[Opening Given records section]

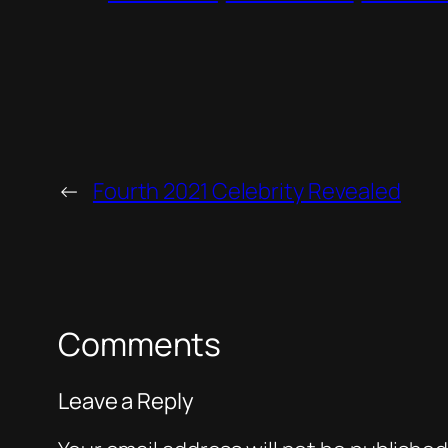
←
Fourth 2021 Celebrity Revealed
Comments
Leave a Reply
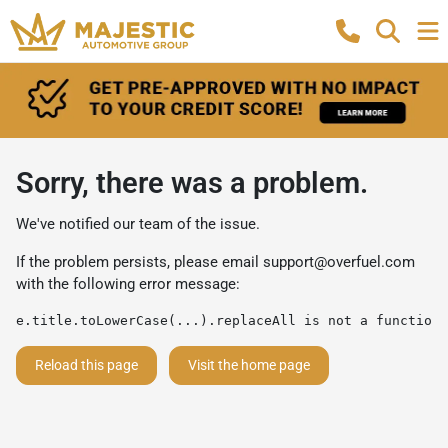
Sorry, there was a problem.
We've notified our team of the issue.
If the problem persists, please email
support@overfuel.com
with the following error message:
e.title.toLowerCase(...).replaceAll is not a function
Reload this page
Visit the home page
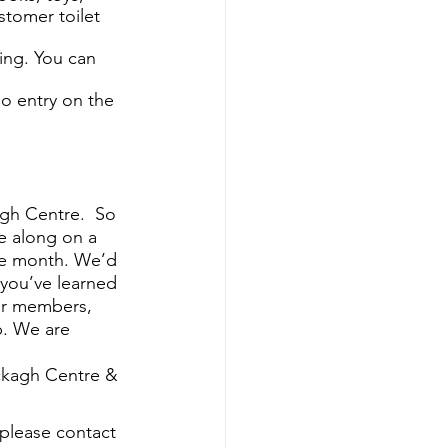
stomer toilet 
ing. You can 
no entry on the 
gh Centre.  So 
e along on a 
he month. We’d 
you’ve learned 
her members, 
. We are 
ckagh Centre & 
 please contact 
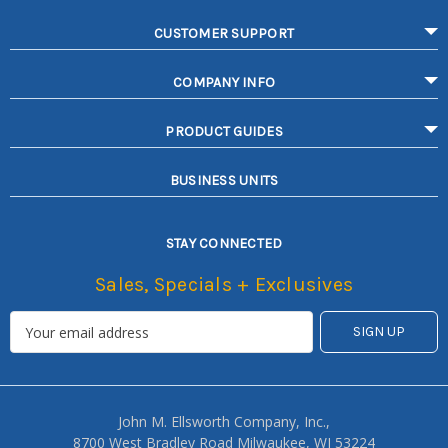
CUSTOMER SUPPORT
COMPANY INFO
PRODUCT GUIDES
BUSINESS UNITS
STAY CONNECTED
Sales, Specials + Exclusives
John M. Ellsworth Company, Inc.,
8700 West Bradley Road Milwaukee, WI 53224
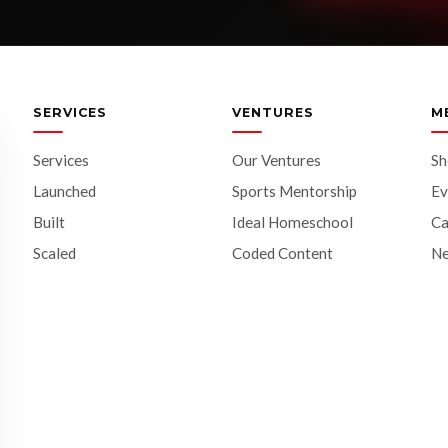
SERVICES
VENTURES
M
Services
Our Ventures
S
Launched
Sports Mentorship
Ev
Built
Ideal Homeschool
Ca
Scaled
Coded Content
N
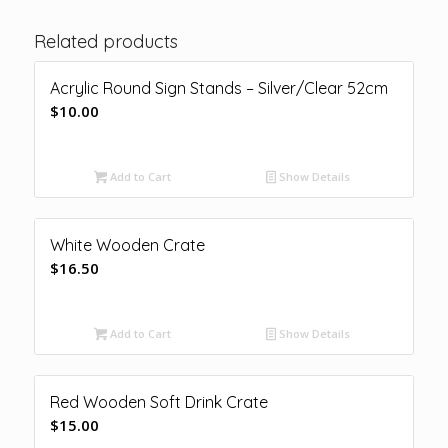
Related products
Acrylic Round Sign Stands – Silver/Clear 52cm
$
10.00
Add to Cart
Show Details
White Wooden Crate
$
16.50
Add to Cart
Show Details
Red Wooden Soft Drink Crate
$
15.00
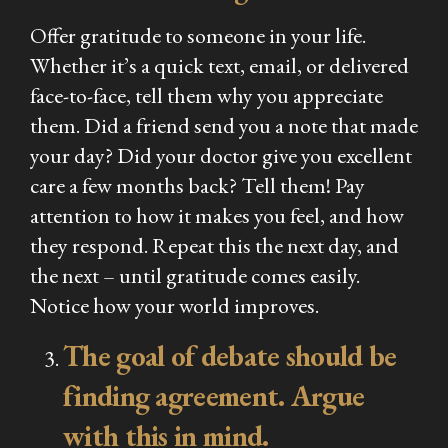
Offer gratitude to someone in your life.
Whether it’s a quick text, email, or delivered
face-to-face, tell them why you appreciate
them. Did a friend send you a note that made
your day? Did your doctor give you excellent
care a few months back? Tell them! Pay
attention to how it makes you feel, and how
they respond. Repeat this the next day, and
the next – until gratitude comes easily.
Notice how your world improves.
The goal of debate should be
finding agreement. Argue
with this in mind.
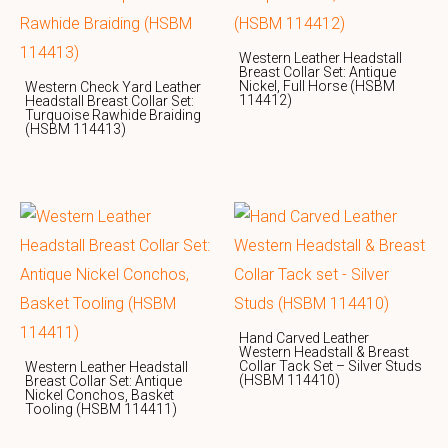
Western Leather Headstall
Breast Collar Set: Antique
Nickel, Full Horse (HSBM
Western Check Yard Leather
114412)
Headstall Breast Collar Set:
Turquoise Rawhide Braiding
(HSBM 114413)
Hand Carved Leather
Western Headstall & Breast
Collar Tack Set – Silver Studs
Western Leather Headstall
(HSBM 114410)
Breast Collar Set: Antique
Nickel Conchos, Basket
Tooling (HSBM 114411)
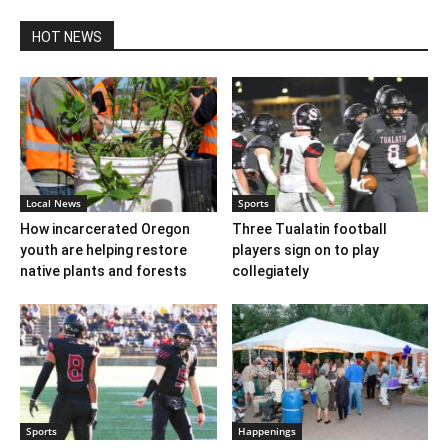
HOT NEWS
Local News
Sports
How incarcerated Oregon
Three Tualatin football
youth are helping restore
players sign on to play
native plants and forests
collegiately
Sports
Happenings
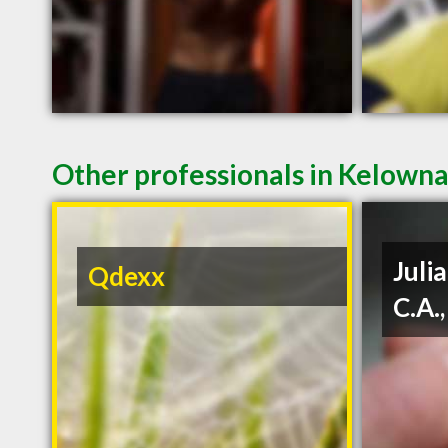
Other professionals in Kelowna
Julia
Qdexx
C.A.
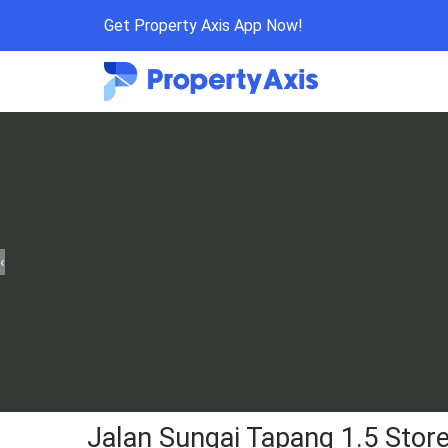
Get Property Axis App Now!
‹
Jalan Sungai Tapang 1.5 Stor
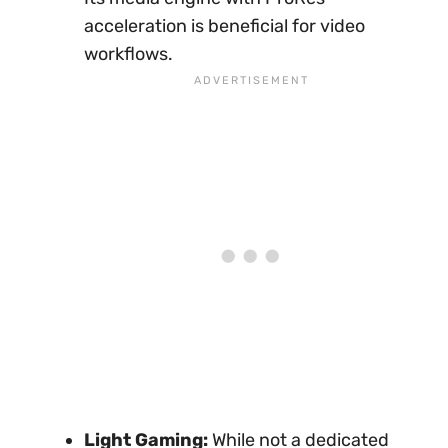
acceleration is beneficial for video
workflows.
Light Gaming:
While not a dedicated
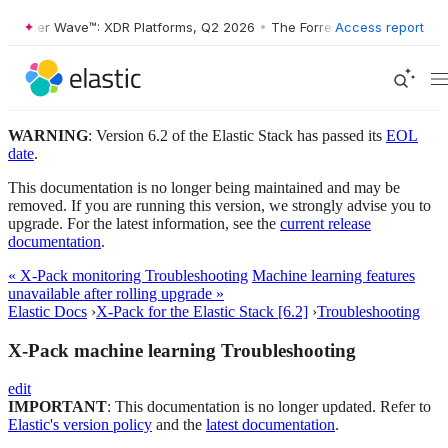
orrester Wave™: XDR Platforms, Q2 2026
•
The Forrester Wave™: XDR P
Access report
WARNING
: Version 6.2 of the Elastic Stack has passed its
EOL
date
.
This documentation is no longer being maintained and may be
removed. If you are running this version, we strongly advise you to
upgrade. For the latest information, see the
current release
documentation
.
« X-Pack monitoring Troubleshooting
Machine learning features
unavailable after rolling upgrade »
Elastic Docs
›
X-Pack for the Elastic Stack [6.2]
›
Troubleshooting
X-Pack machine learning Troubleshooting
edit
IMPORTANT
: This documentation is no longer updated. Refer to
Elastic's version policy
and the
latest documentation
.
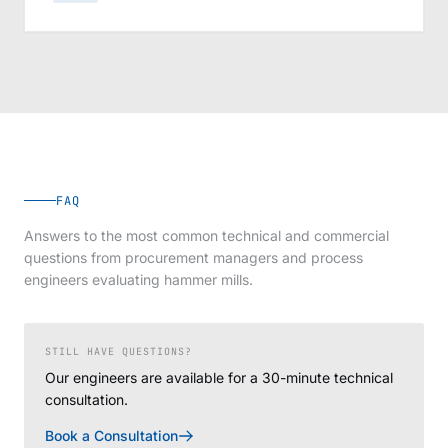
FAQ
Answers to the most common technical and commercial
questions from procurement managers and process
engineers evaluating hammer mills.
STILL HAVE QUESTIONS?
Our engineers are available for a 30-minute technical
consultation.
Book a Consultation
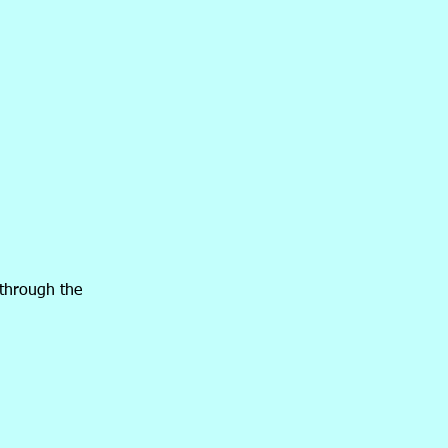
 through the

[Closing Given records section]

## Exercise
Which of the lines in the data contain the string "Nickel"? Return each one.

## Problem solution
Nickel, Full Horse (HSBM
Nickel Conchos, Basket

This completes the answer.